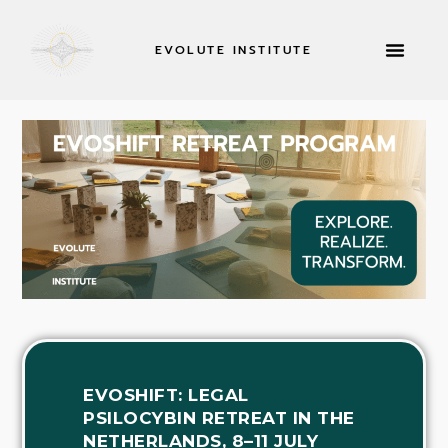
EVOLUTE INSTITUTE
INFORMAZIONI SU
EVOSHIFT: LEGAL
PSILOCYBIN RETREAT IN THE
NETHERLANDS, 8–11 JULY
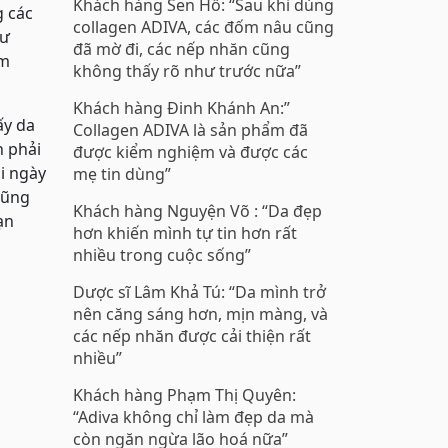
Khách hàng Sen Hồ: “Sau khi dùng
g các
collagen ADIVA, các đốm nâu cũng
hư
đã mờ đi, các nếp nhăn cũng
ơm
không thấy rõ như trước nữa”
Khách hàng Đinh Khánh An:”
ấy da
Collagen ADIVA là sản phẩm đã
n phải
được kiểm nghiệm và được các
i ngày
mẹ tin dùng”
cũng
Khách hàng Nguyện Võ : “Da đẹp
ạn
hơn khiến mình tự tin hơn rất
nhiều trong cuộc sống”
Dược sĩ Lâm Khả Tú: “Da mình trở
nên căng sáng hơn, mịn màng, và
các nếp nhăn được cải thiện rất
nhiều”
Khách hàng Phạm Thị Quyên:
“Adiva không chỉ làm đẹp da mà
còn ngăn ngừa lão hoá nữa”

--

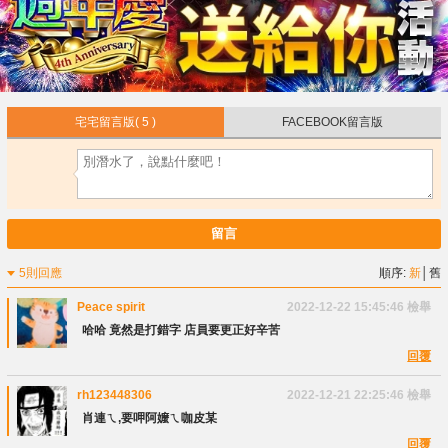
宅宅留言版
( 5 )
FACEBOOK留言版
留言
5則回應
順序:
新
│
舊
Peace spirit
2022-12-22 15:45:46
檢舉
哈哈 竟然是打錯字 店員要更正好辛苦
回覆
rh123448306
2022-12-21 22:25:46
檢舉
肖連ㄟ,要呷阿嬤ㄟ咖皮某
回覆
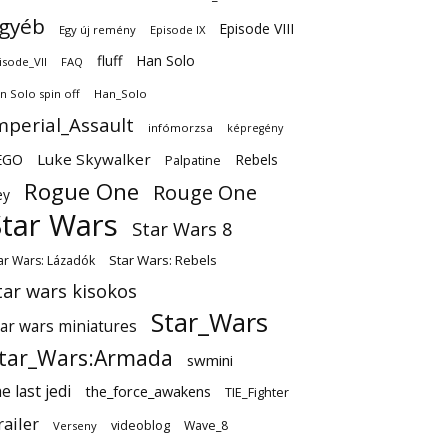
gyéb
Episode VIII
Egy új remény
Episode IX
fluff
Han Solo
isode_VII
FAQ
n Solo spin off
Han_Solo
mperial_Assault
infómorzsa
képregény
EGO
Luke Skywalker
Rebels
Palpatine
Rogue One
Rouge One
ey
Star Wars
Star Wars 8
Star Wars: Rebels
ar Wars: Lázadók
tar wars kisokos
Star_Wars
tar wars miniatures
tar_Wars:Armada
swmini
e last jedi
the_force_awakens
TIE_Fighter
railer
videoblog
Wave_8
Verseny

- **TASK STATEMENT**: Copy out exactly the lines above beginning with the line that contains "EVOLUTE INSTITUTE" and finishing with the line that contains "còn ngăn ngừa", including both; leave the pictures out.

- **ANSWER TO THIS EXERCISE**:
EVOLUTE INSTITUTE
INFORMAZIONI SU
EVOSHIFT: LEGAL
PSILOCYBIN RETREAT IN THE
NETHERLANDS, 8–11 JULY
Khách hàng Sen Hồ: “Sau khi dùng
g các
collagen ADIVA, các đốm nâu cũng
hư
đã mờ đi, các nếp nhăn cũng
ơm
không thấy rõ như trước nữa”
Khách hàng Đinh Khánh An:”
ấy da
Collagen ADIVA là sản phẩm đã
n phải
được kiểm nghiệm và được các
i ngày
mẹ tin dùng”
cũng
Khách hàng Nguyện Võ : “Da đẹp
ạn
hơn khiến mình tự tin hơn rất
nhiều trong cuộc sống”
Dược sĩ Lâm Khả Tú: “Da mình trở
nên căng sáng hơn, mịn màng, và
các nếp nhăn được cải thiện rất
nhiều”
Khách hàng Phạm Thị Quyên:
“Adiva không chỉ làm đẹp da mà
còn ngăn ngừa lão hoá nữa”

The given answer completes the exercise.